## [Work task]
Gather all lines in the records below that include the word "Ketua".

## [Input data]
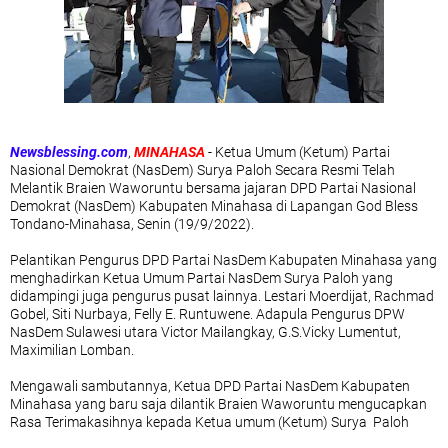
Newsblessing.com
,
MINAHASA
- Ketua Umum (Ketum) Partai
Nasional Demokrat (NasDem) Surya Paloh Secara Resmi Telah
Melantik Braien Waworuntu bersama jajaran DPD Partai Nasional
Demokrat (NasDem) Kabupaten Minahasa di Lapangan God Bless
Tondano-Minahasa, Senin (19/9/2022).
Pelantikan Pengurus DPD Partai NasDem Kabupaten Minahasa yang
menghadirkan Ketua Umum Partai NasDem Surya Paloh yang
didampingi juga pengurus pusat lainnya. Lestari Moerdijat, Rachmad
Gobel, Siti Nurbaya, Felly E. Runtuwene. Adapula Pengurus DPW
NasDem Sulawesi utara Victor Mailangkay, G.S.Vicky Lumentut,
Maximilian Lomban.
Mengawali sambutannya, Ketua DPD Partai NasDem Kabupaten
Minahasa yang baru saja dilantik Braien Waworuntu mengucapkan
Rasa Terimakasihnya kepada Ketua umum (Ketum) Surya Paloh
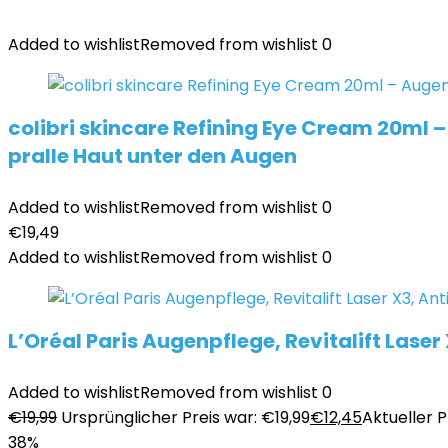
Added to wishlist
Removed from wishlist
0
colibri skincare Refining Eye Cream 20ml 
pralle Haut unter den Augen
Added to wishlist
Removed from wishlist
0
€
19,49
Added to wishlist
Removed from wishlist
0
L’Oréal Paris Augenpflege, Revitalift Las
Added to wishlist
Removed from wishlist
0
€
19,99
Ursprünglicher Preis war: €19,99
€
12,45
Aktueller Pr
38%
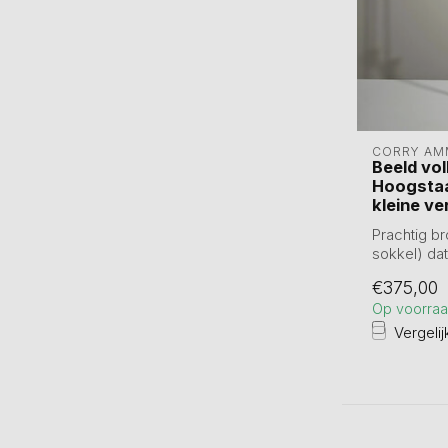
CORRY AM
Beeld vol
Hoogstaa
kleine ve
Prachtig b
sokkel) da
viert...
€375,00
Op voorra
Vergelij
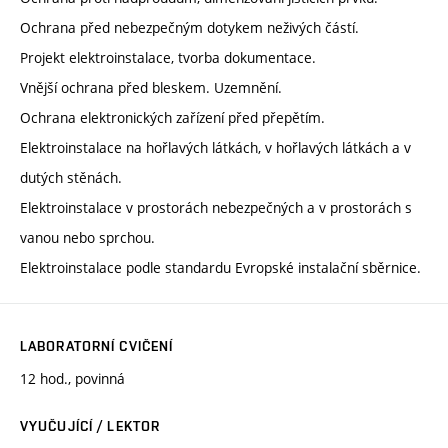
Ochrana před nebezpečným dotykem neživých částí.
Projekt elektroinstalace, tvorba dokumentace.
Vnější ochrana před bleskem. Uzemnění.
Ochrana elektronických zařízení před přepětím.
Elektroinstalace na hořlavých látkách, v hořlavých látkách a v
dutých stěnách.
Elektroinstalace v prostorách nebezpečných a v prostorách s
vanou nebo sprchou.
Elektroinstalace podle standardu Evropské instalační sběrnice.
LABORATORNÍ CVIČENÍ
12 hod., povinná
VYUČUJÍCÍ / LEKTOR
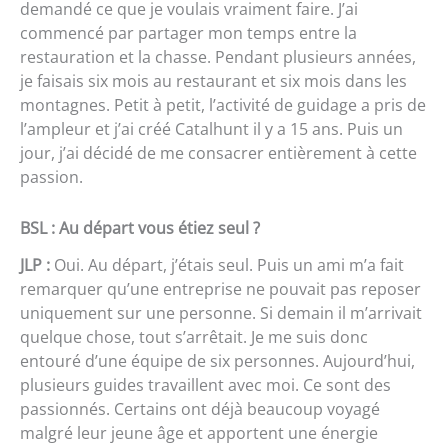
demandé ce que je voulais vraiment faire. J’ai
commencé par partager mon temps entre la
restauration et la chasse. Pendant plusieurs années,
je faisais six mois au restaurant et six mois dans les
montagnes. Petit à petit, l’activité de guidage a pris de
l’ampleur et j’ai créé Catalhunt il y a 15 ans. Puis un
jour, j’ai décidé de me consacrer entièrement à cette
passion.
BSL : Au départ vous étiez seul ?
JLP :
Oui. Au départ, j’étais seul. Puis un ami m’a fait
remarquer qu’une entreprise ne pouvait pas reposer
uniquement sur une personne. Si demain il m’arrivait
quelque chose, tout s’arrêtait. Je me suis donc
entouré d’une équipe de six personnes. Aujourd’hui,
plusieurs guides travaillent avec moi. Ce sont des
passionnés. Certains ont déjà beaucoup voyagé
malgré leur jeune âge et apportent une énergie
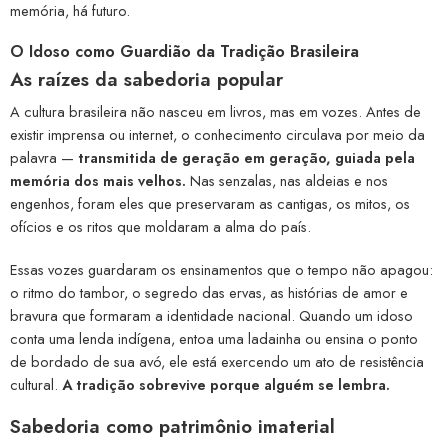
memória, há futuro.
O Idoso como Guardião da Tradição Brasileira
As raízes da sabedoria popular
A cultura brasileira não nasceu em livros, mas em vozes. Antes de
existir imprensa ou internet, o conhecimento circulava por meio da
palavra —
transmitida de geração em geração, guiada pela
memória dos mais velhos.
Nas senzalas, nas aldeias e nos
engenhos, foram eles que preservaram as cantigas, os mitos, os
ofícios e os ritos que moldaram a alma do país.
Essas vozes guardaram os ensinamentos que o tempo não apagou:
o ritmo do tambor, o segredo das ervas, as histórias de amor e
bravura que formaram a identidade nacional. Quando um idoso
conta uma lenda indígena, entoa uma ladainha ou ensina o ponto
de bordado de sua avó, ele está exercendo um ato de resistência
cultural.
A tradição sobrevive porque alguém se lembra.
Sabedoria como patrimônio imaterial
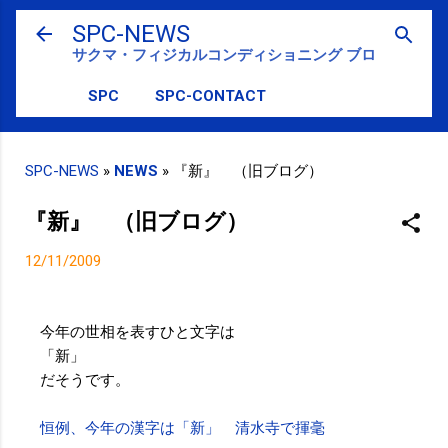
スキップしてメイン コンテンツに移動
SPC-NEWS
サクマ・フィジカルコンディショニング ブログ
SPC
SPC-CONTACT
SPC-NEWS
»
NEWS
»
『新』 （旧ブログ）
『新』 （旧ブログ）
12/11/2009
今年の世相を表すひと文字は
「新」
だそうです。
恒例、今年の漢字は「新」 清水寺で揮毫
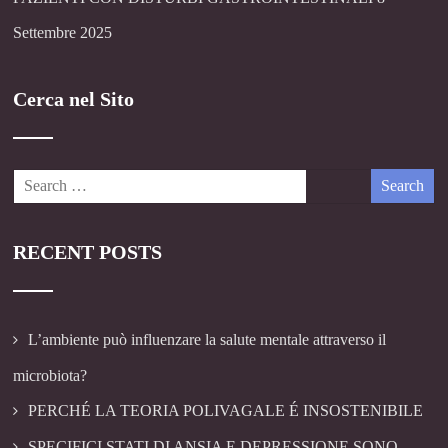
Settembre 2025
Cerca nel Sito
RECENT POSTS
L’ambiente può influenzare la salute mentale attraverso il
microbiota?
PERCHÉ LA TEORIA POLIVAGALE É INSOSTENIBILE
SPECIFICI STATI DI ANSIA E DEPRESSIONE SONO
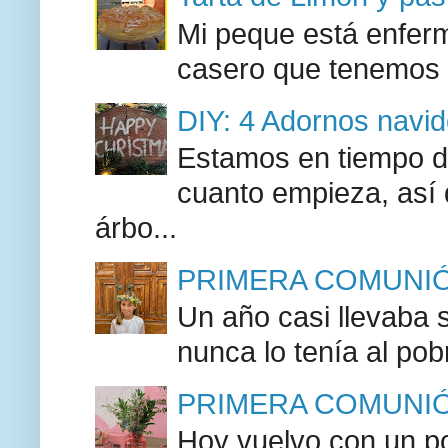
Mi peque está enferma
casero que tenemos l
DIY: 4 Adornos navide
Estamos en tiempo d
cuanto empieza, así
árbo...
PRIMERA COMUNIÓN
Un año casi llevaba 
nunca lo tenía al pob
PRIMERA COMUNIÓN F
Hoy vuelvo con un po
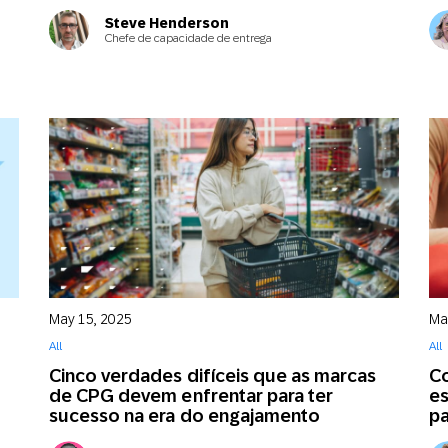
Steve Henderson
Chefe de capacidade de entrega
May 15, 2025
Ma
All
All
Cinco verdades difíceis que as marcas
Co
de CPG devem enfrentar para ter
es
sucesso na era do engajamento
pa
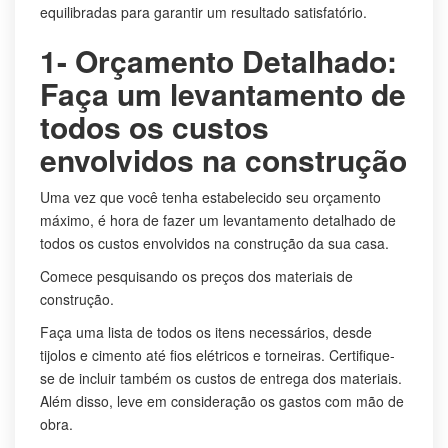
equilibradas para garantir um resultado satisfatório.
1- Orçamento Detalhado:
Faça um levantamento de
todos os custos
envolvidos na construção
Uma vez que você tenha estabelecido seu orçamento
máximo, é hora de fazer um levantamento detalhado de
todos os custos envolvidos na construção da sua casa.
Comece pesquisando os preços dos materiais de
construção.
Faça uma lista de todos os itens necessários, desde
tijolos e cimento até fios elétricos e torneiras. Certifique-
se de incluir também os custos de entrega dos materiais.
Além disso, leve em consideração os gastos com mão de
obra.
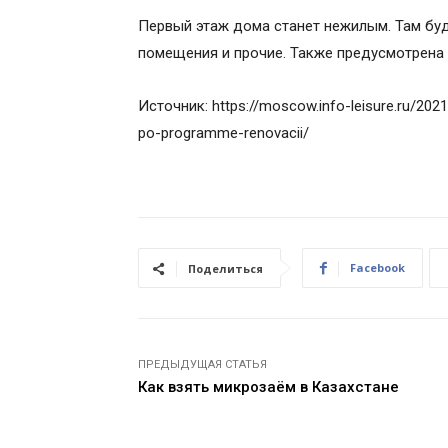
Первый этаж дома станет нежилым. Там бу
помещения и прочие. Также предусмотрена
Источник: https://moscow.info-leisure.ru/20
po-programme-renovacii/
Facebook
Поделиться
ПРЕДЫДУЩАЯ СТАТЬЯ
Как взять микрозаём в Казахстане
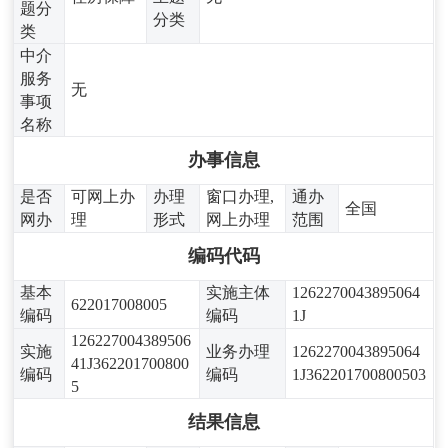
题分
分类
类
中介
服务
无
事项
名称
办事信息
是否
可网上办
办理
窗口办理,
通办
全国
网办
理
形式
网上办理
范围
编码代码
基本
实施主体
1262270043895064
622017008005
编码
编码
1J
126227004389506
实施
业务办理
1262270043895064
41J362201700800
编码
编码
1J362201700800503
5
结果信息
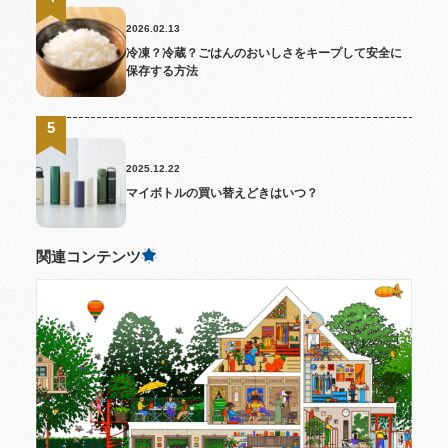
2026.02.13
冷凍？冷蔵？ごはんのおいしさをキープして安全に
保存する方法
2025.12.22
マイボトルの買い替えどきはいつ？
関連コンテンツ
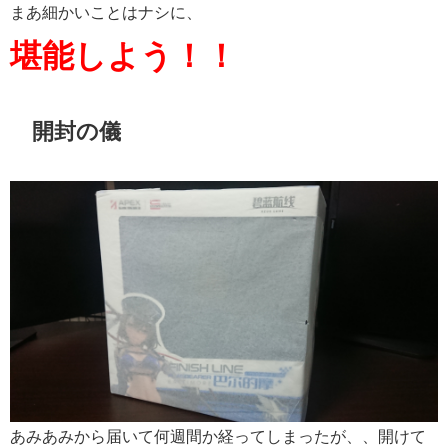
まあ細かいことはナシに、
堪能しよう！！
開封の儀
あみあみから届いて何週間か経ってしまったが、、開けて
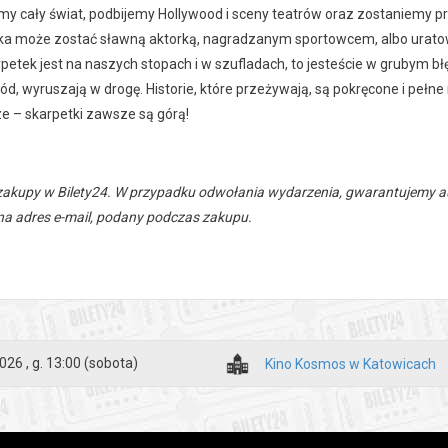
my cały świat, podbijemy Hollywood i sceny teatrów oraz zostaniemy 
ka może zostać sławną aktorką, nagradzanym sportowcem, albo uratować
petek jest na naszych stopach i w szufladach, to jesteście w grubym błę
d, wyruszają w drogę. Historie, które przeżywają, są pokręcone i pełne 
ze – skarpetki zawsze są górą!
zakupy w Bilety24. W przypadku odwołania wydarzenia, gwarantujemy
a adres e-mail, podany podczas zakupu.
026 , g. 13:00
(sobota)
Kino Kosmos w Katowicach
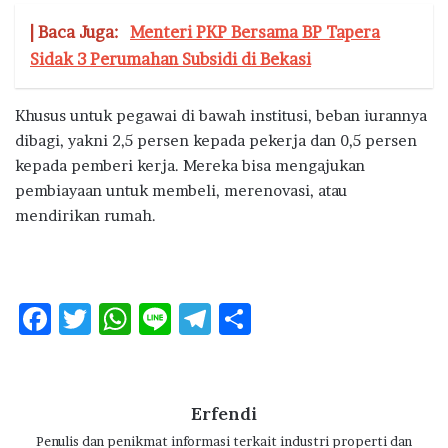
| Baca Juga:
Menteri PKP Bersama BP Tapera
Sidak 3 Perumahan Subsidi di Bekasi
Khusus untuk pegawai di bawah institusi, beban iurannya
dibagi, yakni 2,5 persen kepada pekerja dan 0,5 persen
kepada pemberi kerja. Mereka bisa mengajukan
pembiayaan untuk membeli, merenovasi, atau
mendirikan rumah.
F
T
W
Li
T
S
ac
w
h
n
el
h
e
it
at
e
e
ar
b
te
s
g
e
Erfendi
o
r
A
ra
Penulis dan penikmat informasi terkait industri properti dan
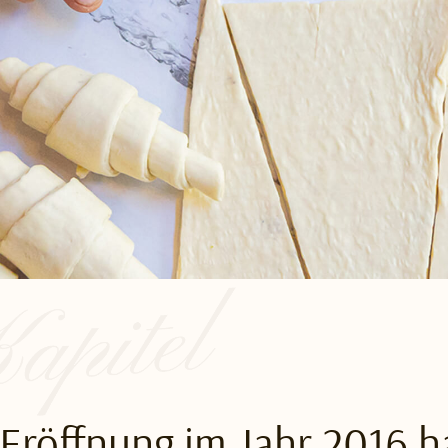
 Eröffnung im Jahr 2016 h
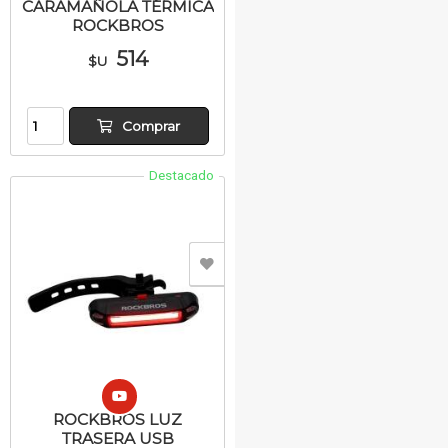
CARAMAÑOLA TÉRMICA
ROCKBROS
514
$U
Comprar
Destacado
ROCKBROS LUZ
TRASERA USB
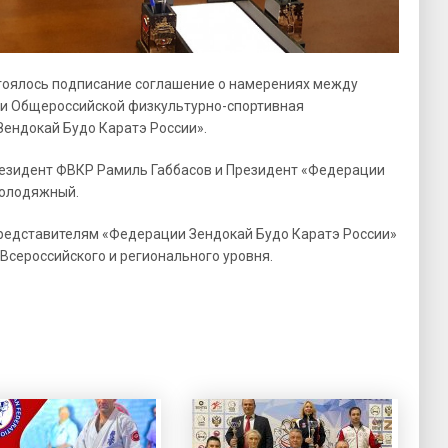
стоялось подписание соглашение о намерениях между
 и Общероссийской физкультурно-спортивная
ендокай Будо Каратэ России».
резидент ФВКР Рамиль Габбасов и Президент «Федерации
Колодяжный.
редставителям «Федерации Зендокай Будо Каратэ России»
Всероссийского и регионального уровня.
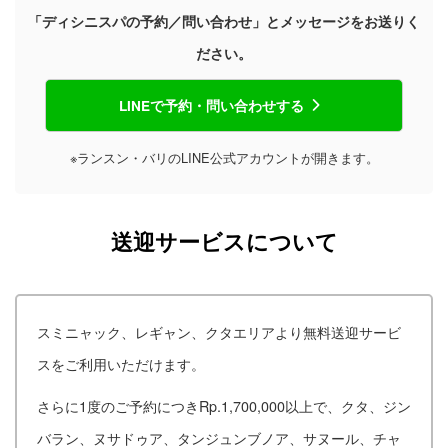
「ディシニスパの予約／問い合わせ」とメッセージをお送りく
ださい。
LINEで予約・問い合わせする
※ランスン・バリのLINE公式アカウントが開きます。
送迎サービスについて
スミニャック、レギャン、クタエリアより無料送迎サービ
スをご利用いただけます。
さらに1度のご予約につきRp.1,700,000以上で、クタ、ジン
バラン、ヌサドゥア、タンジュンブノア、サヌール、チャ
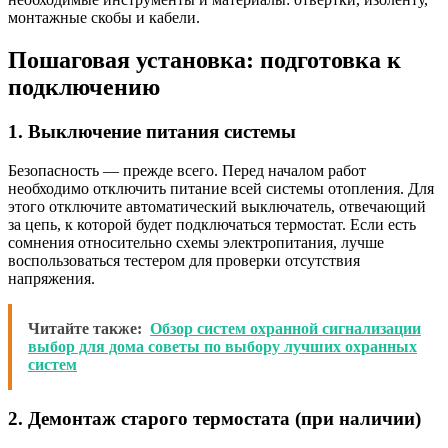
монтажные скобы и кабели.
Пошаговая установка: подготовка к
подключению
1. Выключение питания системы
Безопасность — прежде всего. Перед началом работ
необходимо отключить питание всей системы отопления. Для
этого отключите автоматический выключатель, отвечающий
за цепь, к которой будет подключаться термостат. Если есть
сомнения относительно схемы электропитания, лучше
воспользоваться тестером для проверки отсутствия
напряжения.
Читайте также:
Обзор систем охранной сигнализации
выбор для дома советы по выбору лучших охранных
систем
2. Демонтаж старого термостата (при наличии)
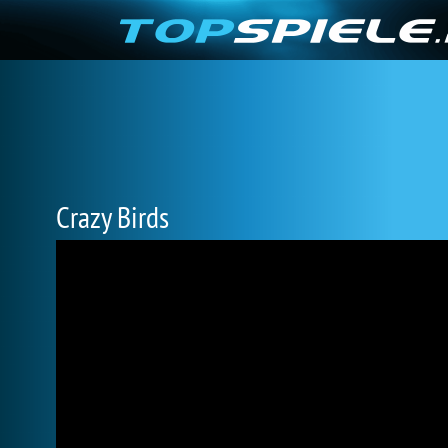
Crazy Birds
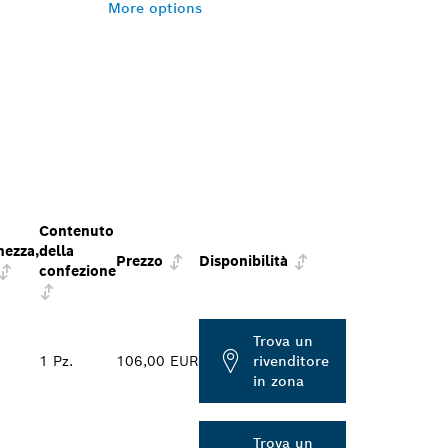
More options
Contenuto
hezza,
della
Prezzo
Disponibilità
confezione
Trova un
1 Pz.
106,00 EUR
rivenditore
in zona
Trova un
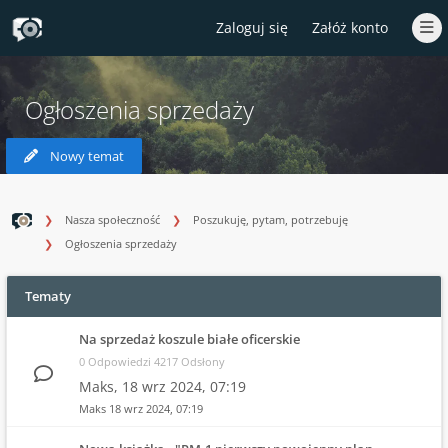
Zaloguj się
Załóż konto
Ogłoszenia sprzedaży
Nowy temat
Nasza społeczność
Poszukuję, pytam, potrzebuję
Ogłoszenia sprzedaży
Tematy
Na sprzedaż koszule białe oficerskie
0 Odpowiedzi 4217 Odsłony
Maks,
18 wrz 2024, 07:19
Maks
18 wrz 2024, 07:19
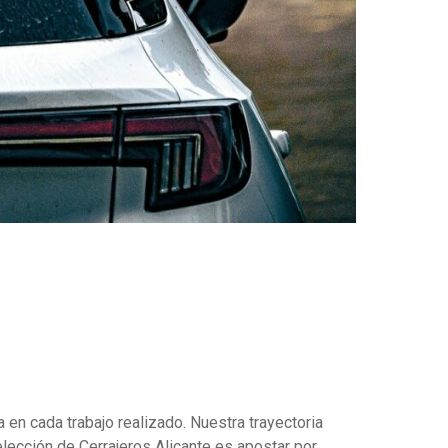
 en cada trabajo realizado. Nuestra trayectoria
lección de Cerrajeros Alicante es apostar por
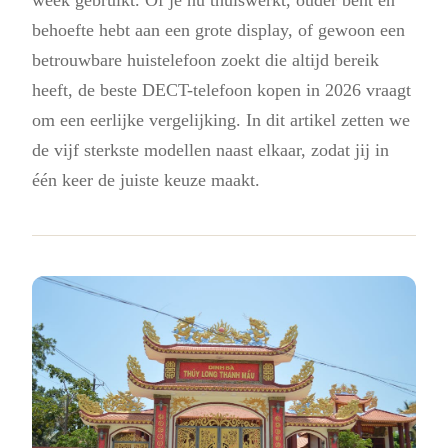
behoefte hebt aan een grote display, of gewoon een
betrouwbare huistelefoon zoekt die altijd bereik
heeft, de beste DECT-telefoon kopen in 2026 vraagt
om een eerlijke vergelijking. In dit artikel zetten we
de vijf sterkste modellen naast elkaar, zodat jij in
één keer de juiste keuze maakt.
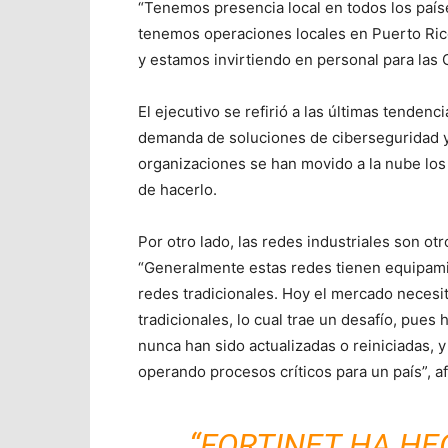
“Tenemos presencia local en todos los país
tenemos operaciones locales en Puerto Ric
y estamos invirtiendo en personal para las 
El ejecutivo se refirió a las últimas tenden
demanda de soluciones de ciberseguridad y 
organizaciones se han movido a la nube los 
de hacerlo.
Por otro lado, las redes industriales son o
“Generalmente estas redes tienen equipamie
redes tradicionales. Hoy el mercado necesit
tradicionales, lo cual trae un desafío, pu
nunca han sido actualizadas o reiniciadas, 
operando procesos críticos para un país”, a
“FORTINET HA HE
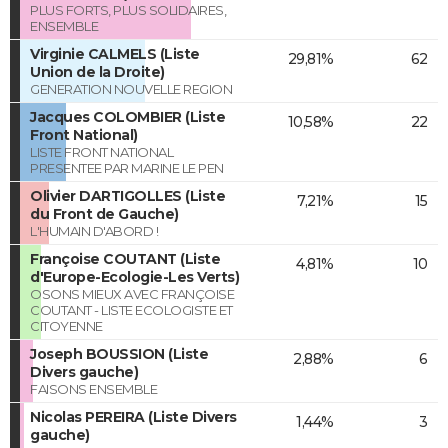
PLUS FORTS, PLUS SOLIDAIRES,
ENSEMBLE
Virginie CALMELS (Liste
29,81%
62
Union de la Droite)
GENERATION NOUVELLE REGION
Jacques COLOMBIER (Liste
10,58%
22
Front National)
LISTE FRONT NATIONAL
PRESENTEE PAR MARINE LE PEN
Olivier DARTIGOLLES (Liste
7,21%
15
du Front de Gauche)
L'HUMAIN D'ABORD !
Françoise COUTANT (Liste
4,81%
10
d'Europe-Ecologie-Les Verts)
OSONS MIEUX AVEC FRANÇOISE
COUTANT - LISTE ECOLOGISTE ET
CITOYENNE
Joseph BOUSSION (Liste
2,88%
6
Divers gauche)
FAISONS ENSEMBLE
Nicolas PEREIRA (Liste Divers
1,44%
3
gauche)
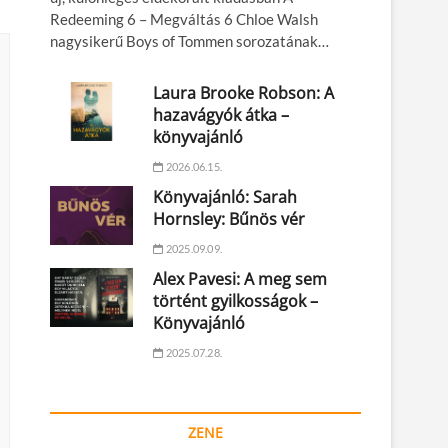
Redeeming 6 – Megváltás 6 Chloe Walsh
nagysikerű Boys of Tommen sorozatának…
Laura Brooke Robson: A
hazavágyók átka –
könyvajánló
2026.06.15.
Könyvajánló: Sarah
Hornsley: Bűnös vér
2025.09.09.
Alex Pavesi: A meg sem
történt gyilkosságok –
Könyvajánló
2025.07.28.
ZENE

## [Answer space]
- Ketua Umum (Ketum) Partai
menghadirkan Ketua Umum Partai NasDem Surya Paloh yang
Mengawali sambutannya, Ketua DPD Partai NasDem Kabupaten
Rasa Terimakasihnya kepada Ketua umum (Ketum) Surya Paloh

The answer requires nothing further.